“Build the data and they will come” Thinking Digitally in MoMA’s Archives

February 13, 2020 - All

© Timothy Hursley via moma.org

Last week I had the pleasure of speaking with Jonathan Lill, an archivist at MoMA who is working at the forefront of Linked Data projects in the museum world. We spoke about his journey into the world of archives, particularly the digital practices and strategies that enhance and enrich data in a seemingly object-oriented field. As a student interested in Linked Data, I have always been curious about the user and how Linked Data addresses or has the potential to address the needs of researchers. Jonathan has worked on several projects at MoMA, but two of his largest bodies of work include the MoMA PS1 archive and the MoMA Exhibition history. During our interview Jonathan made a statement that poignantly summarizes the potential of the digital projects happening in the archives, “Build the data and they will come”. Keep reading to learn more about his work, and how digital intervention is helping MoMA’s archives get stuff done.

Jonathan Lill. Image c/o Archives Records.

Okay so my first question for you is, what is your official title?

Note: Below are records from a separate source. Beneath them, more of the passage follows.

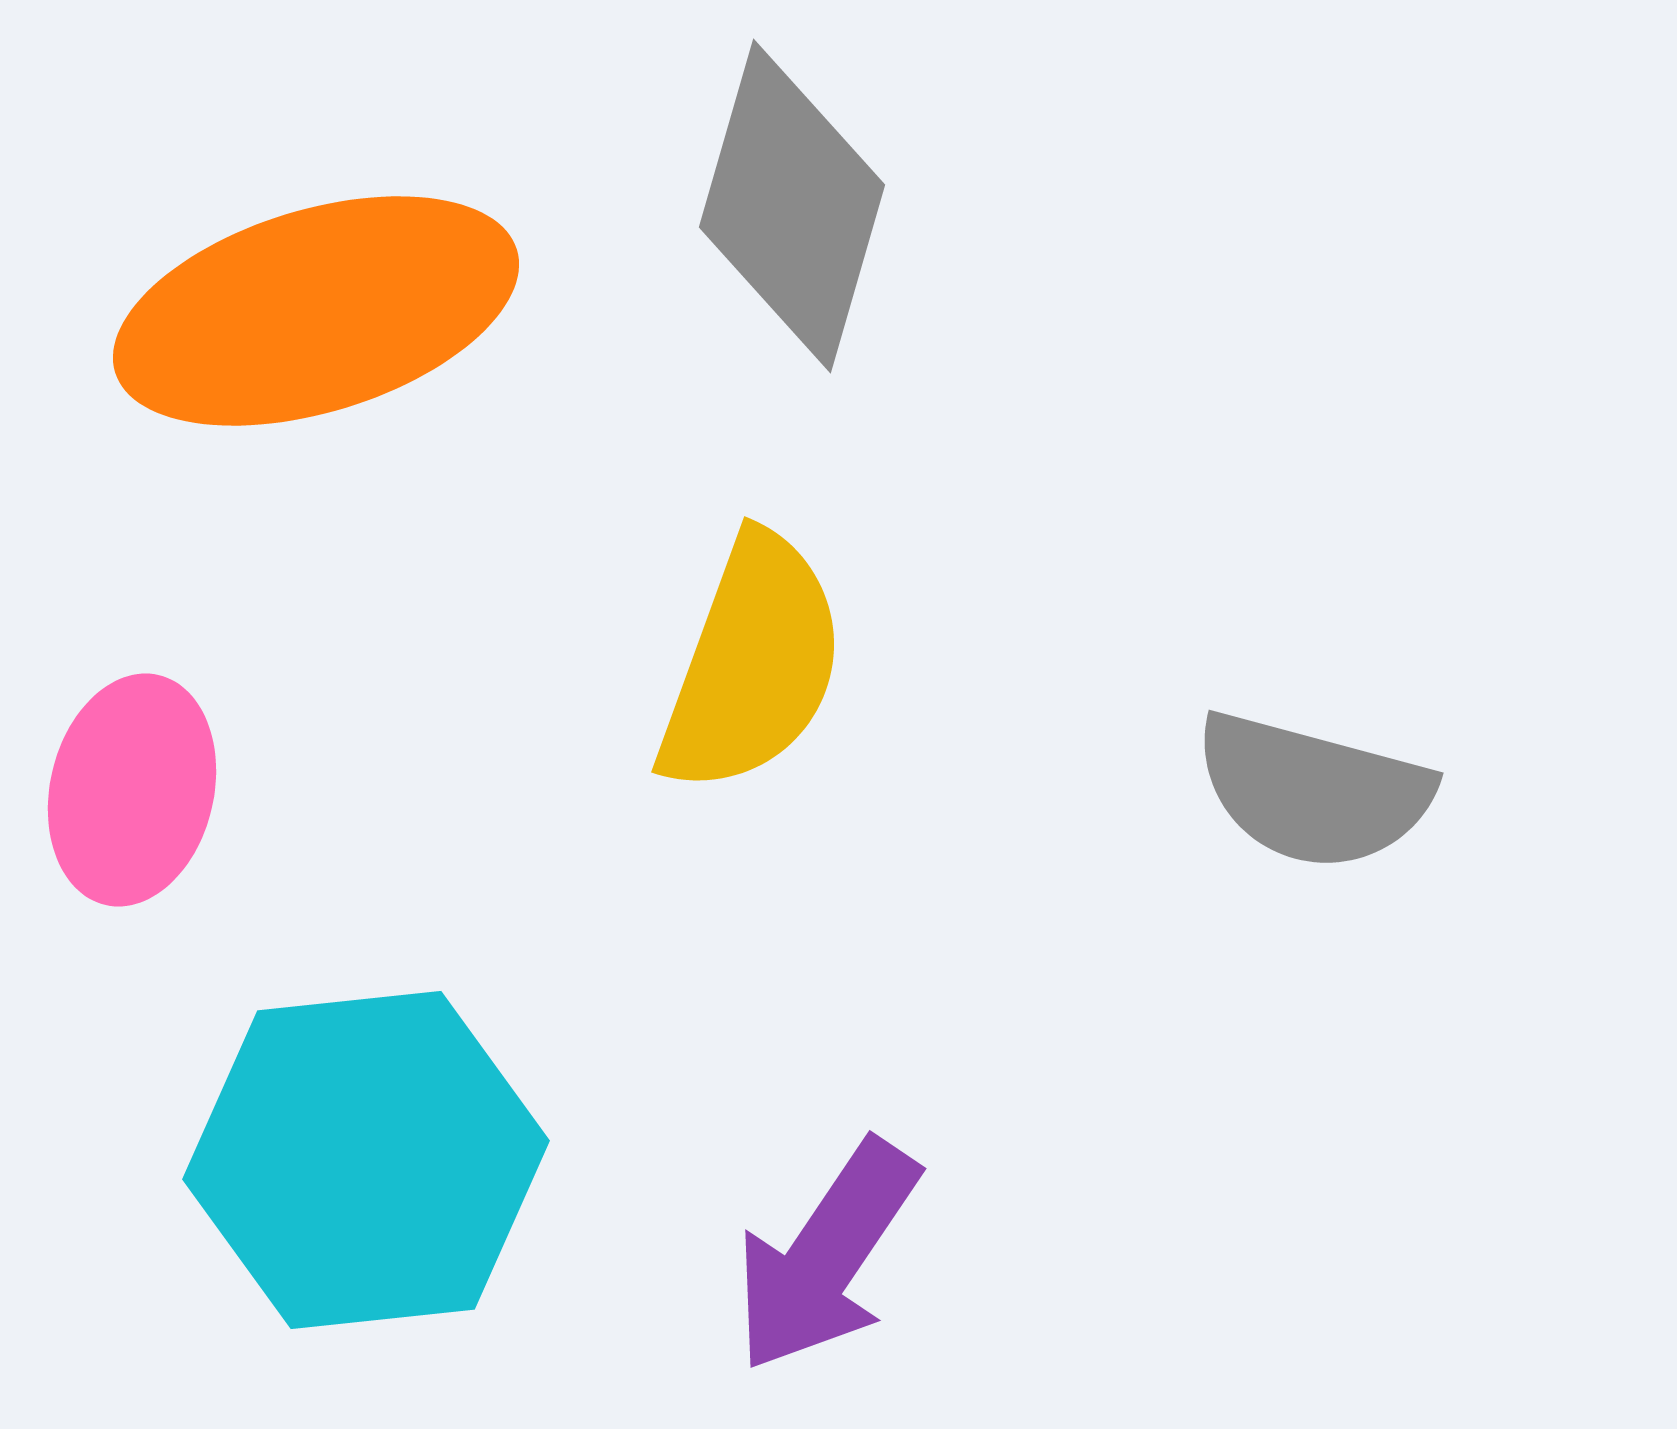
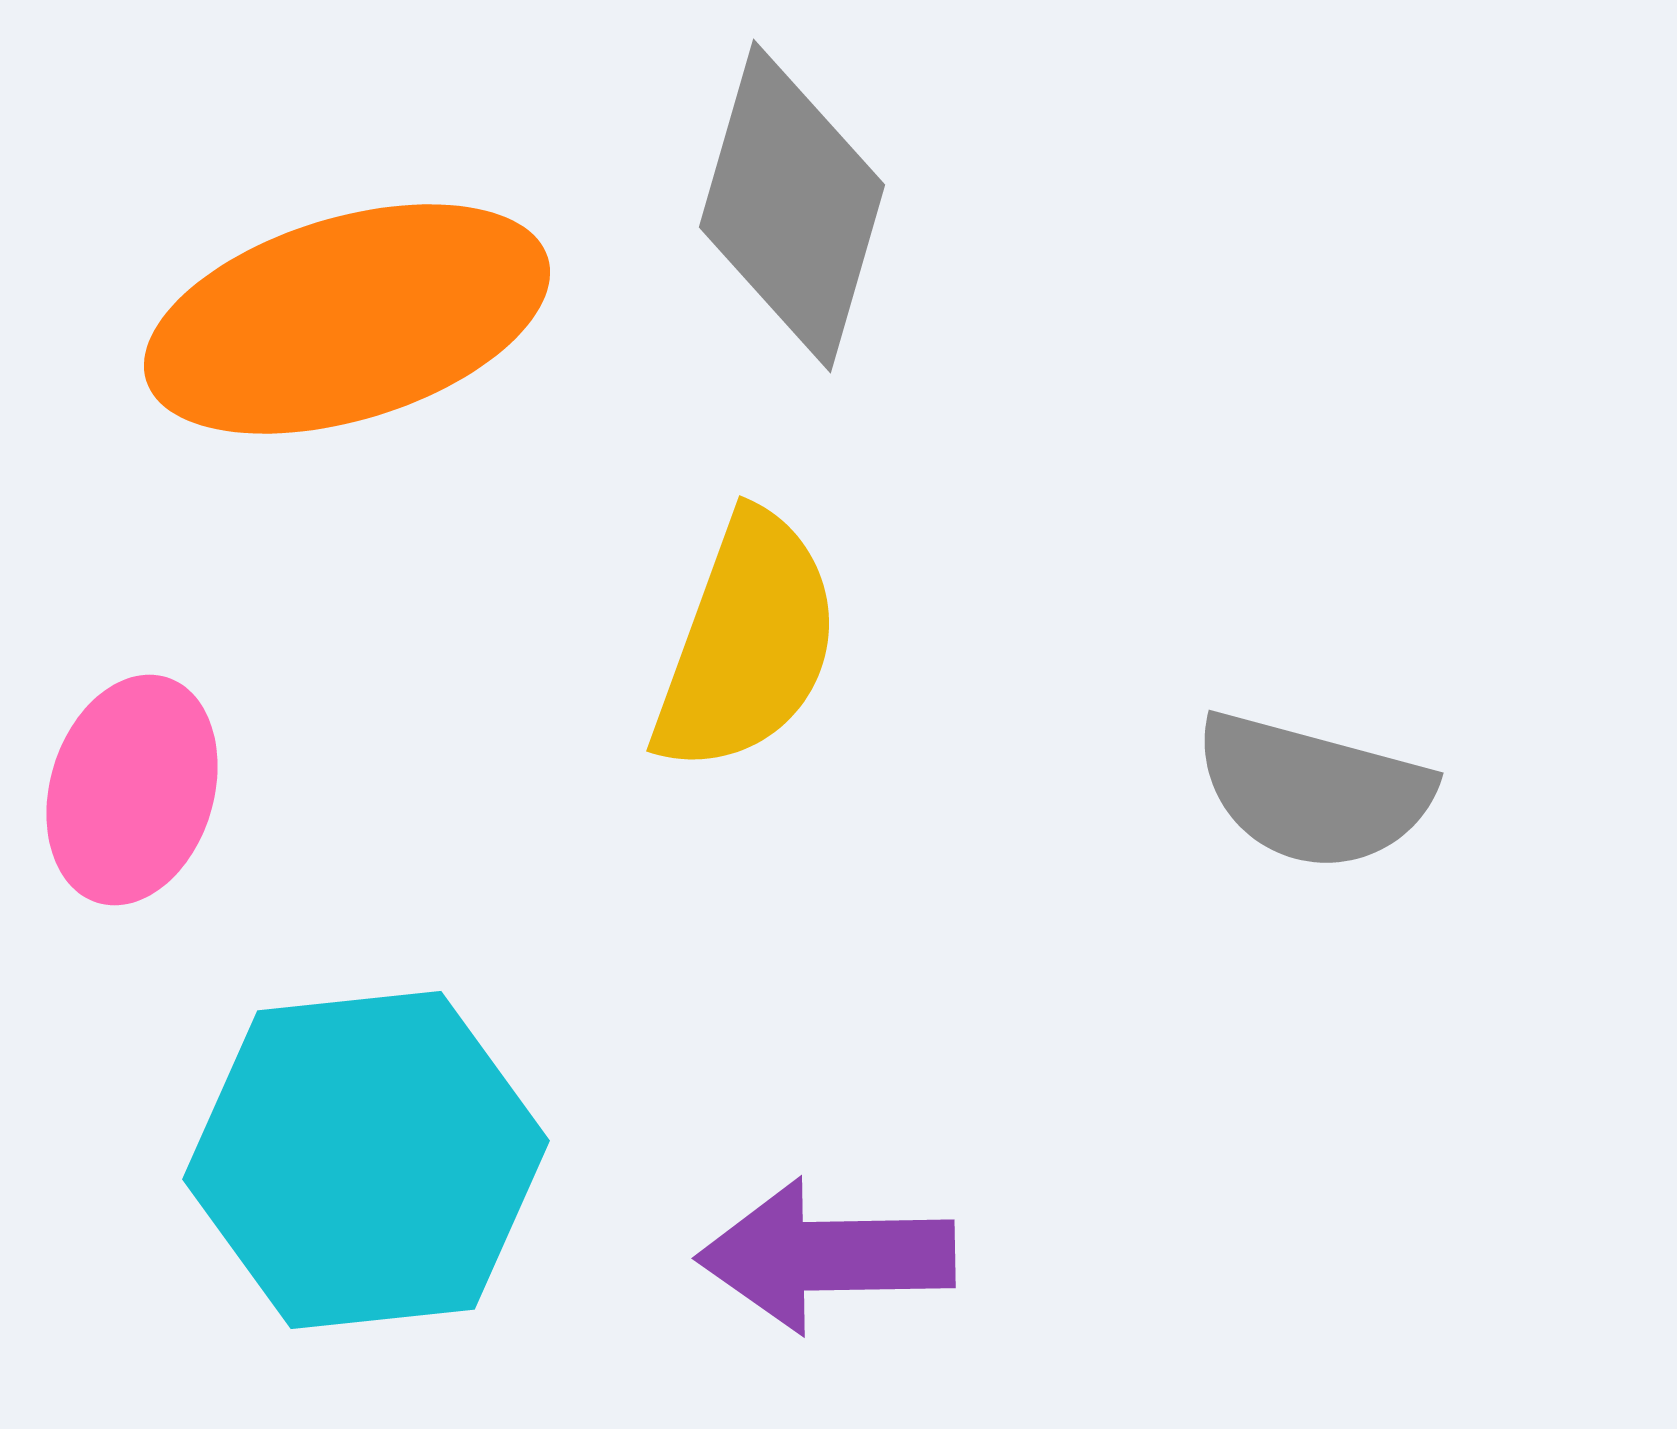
orange ellipse: moved 31 px right, 8 px down
yellow semicircle: moved 5 px left, 21 px up
pink ellipse: rotated 4 degrees clockwise
purple arrow: rotated 55 degrees clockwise
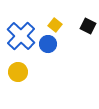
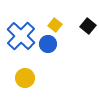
black square: rotated 14 degrees clockwise
yellow circle: moved 7 px right, 6 px down
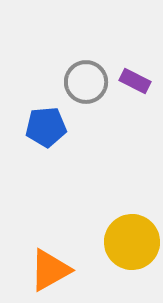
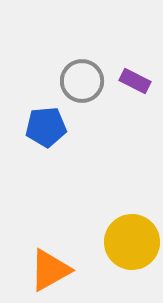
gray circle: moved 4 px left, 1 px up
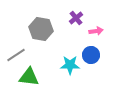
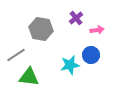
pink arrow: moved 1 px right, 1 px up
cyan star: rotated 12 degrees counterclockwise
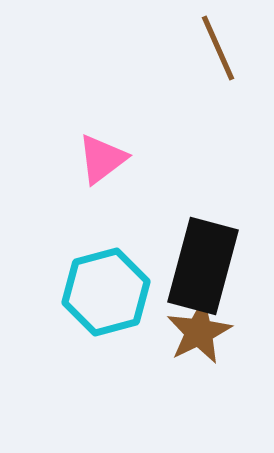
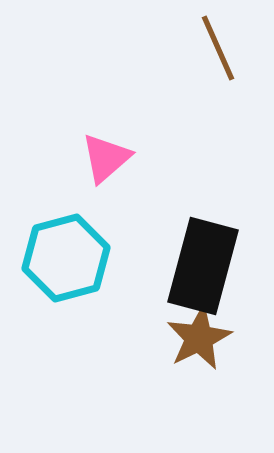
pink triangle: moved 4 px right, 1 px up; rotated 4 degrees counterclockwise
cyan hexagon: moved 40 px left, 34 px up
brown star: moved 6 px down
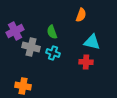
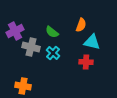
orange semicircle: moved 10 px down
green semicircle: rotated 32 degrees counterclockwise
cyan cross: rotated 24 degrees clockwise
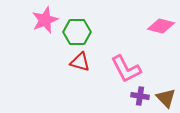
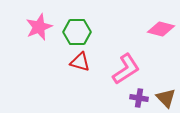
pink star: moved 6 px left, 7 px down
pink diamond: moved 3 px down
pink L-shape: rotated 96 degrees counterclockwise
purple cross: moved 1 px left, 2 px down
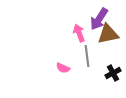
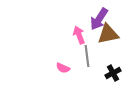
pink arrow: moved 2 px down
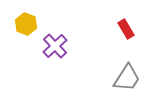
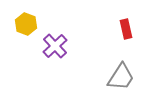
red rectangle: rotated 18 degrees clockwise
gray trapezoid: moved 6 px left, 1 px up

“My official title is the Leon Levy Foundation Project Archivist. The Leon Levy Foundation is wonderful, they’re a personal foundation run by Shelby White, Leon Levy’s widow. The Levy name is on the Greek and Roman galleries at the Met, but for the last decade or so, have really turned to support archives of cultural organizations in NYC, so they’re very local. It really has been a wonderful local resource, that we’ve been very fortunate to receive some of their largess.”

What brought you to MoMA?

“Well luck, I mean certainly the right job coming at the right time. I have a BFA, I studied studio art as an undergrad, that was in Illinois. But when I decided it would be good to go to library school, I was in Boston. A number of things drove me to library school, an interest in rare books, a strong interest in history. Simmons College in Boston where I went has a strong archives program so I realized that studying archives was a great way to interact with historical materials. At the same time, I was conscious of my art background so I took a class in art librarianship, I also ended up really liking cataloging so I took a couple extra cataloging classes. I was really looking at art library special collections, rare book special collections at universities for jobs, that’s kind of where I thought would be happy. My first job was at Columbia, Rare Book Manuscript Library, that was a Mellon Grant, then I was a Kress Fellow at Yale Art Library, and I worked a little bit at NYU. Then I was unemployed for a stretch of two or three months but this job opened up at MoMA it was a grant job. Like so many archives jobs it was temp funded, it was to process organize, and describe a couple of small collections. I did that, and I certainly didn’t know that I’d be here 12 years later.”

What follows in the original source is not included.